Department of Surgery, 12258Louisiana State University Health Science Center, New Orleans, LA, USA.
Department of Surgery, 12255Tulane University School of Medicine, New Orleans, LA, USA.
Am Surg. 2022 Sep;88(9):2103-2107. doi: 10.1177/00031348221088968. Epub 2022 Apr 17.
Combat applications of tourniquets for extremity trauma have led to increased civilian prehospital tourniquet use. Studies have demonstrated that appropriate prehospital tourniquet application can decrease the incidence of arrival in shock without increasing limb complications. The aim of this study was to examine outcomes of prehospital tourniquet placement without definitive vascular injury.

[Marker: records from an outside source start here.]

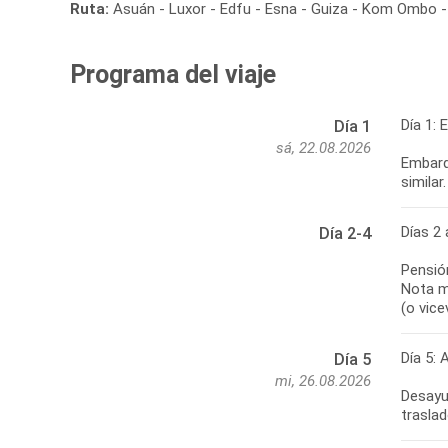
Ruta:
Asuán - Luxor - Edfu - Esna - Guiza - Kom Ombo - 
Programa del viaje
Día 1: 
Día 1
sá, 22.08.2026
Embarqu
similar.
Días 2 
Día 2-4
Pensió
Nota m
(o vice
Día 5: 
Día 5
mi, 26.08.2026
Desayu
traslad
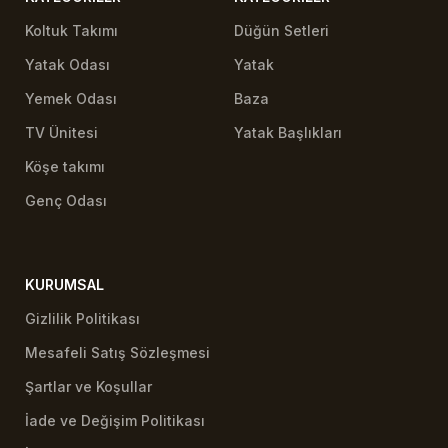
Koltuk Takımı
Düğün Setleri
Yatak Odası
Yatak
Yemek Odası
Baza
TV Ünitesi
Yatak Başlıkları
Köşe takımı
Genç Odası
KURUMSAL
Gizlilik Politikası
Mesafeli Satış Sözleşmesi
Şartlar ve Koşullar
İade ve Değişim Politikası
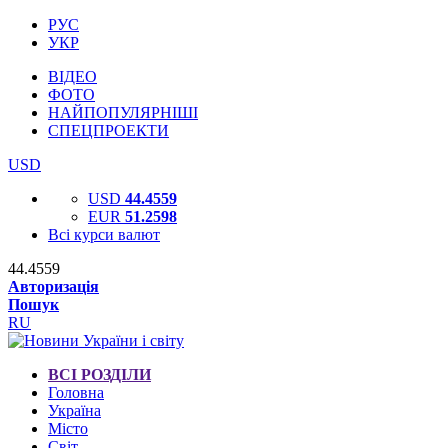
РУС
УКР
ВІДЕО
ФОТО
НАЙПОПУЛЯРНІШІ
СПЕЦПРОЕКТИ
USD
USD
44.4559
EUR
51.2598
Всі курси валют
44.4559
Авторизація
Пошук
RU
ВСІ РОЗДІЛИ
Головна
Україна
Місто
Світ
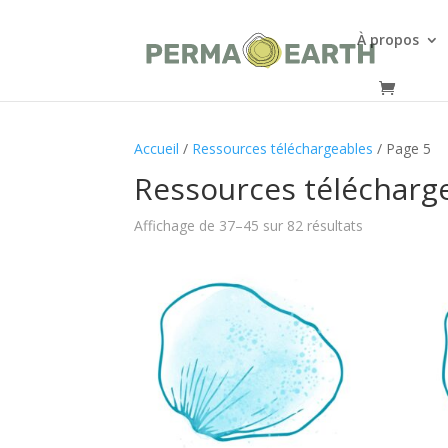
À propos
Accueil
/
Ressources téléchargeables
/ Page 5
Ressources télécharg
Affichage de 37–45 sur 82 résultats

Retrospective review was performed of a prospectively maintained database by the American Association for the Surgery of Trauma from 29 trauma centers. Patients in this subset analysis did not have a significant vascular injury as determined by imaging or intra-operatively. Patients who received prehospital tourniquets (PHTQ) were compared to patients without prehospital tourniquets (No-PHTQ). Outcomes were amputation rates, nerve palsy, compartment syndrome, and in-hospital mortality.
A total of 622 patients had no major vascular injury. The incidence of patients without major vascular injury was higher in the PHTQ group (n = 585/962, 60.8 vs n = 37/88, 42.0%, < .001). Cohorts were similar in age, gender, penetrating mechanism, injury severity scores (ISS), abbreviated injury score (AIS), and mortality ( > .05). Amputation rates were 8.3% (n = 49/585) in the PHTQ group compared to 0% (n = 0/37) in the No-PHTQ group. Amputation rates were higher in PHTQ than No-PHTQ with similar ISS and AIS ( = .96, = .59). The incidence of nerve palsy and compartment syndrome was not different ( > .05).
This study showed a significant amount of prehospital tourniquets are being placed on patients without vascular injuries. Further studies are needed to elucidate the appropriateness of prehospital tourniquets, including targeted education of tourniquet placement.
战场上对四肢创伤使用止血带,导致民用现场前使用止血带的情况增加。研究表明,适当的现场前止血带应用可以降低到达休克的发生率,而不会增加肢体并发症。本研究旨在检查无明确血管损伤的现场前止血带放置的结果。
通过美国创伤外科学会从 29 个创伤中心前瞻性维护的数据库进行回顾性分析。本亚组分析中的患者没有通过影像学或术中确定的重大血管损伤。将接受现场前止血带(PHTQ)的患者与未接受现场前止血带(No-PHTQ)的患者进行比较。结果为截肢率、神经麻痹、筋膜间室综合征和院内死亡率。
共有 622 例患者无重大血管损伤。在 PHTQ 组中,无重大血管损伤患者的发生率更高(n = 585/962,60.8% vs n = 37/88,42.0%,<.001)。两组在年龄、性别、穿透机制、损伤严重程度评分(ISS)、简明损伤评分(AIS)和死亡率方面相似(>.05)。PHTQ 组的截肢率为 8.3%(n = 49/585),而 No-PHTQ 组为 0%(n = 0/37)。在 PHTQ 组中,截肢率高于 No-PHTQ,且 ISS 和 AIS 相似(=.96,=.59)。神经麻痹和筋膜间室综合征的发生率无差异(>.05)。
本研究表明,大量现场前止血带被放置在无血管损伤的患者身上。需要进一步研究阐明现场前止血带的适当性,包括止血带放置的针对性教育。